First you need to get hold of a link to the database, so you can get the automatically generated ID in the photos table. Luckily, lib.php already grabs a link to the database for you, so just use that. The link is called “$link” and is found in the global variable namespace.
Add the code and see how it works. Replace the “//inserted in the database…” comment with:
 //database link
 global $link;
 
 //get the last automatically generated ID
 $IdPhoto = mysqli_insert_id($link);
 
 //move the temporarily stored file to a convenient location
 if (move_uploaded_file($photoData['tmp_name'], "upload/".$IdPhoto.".jpg")) {
  //file moved, all good, generate thumbnail
  thumb("upload/".$IdPhoto.".jpg", 180);
  print json_encode(array('successful'=>1));
 } else {
  errorJson('Upload on server problem');
 };
You call mysqli_insert_id, which returns the last auto-generated ID in the database – namely, the ID of the newly saved photo record.
When you upload a file to the server using PHP, the file is saved to a temporary location on the server, and the path to that location is passed to the PHP script handling the upload via the $_FILES array.
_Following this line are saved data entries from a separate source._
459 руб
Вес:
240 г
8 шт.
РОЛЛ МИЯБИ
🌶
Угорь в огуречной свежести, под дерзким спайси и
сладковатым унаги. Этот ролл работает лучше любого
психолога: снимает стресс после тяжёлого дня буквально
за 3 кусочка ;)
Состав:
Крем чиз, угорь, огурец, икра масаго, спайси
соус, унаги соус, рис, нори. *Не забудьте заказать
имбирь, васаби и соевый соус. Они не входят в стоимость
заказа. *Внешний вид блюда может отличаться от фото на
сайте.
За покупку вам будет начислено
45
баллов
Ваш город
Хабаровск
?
You then call move_uploaded_file, which (as the name describes pretty well) moves the newly uploaded photo file from its temporary location to the folder where you want it to be.
You rename the file, following the [database id].jpg format so that the file name always corresponds to the database ID for the file record. Then you call the nifty thumb function to generate a nice thumbnail of the full-size photo.
Finally, if all went well, you return a JSON response with the key “successful.” That lets the iPhone app know that all is well, the photo was uploaded successfully, and that it was saved to the system.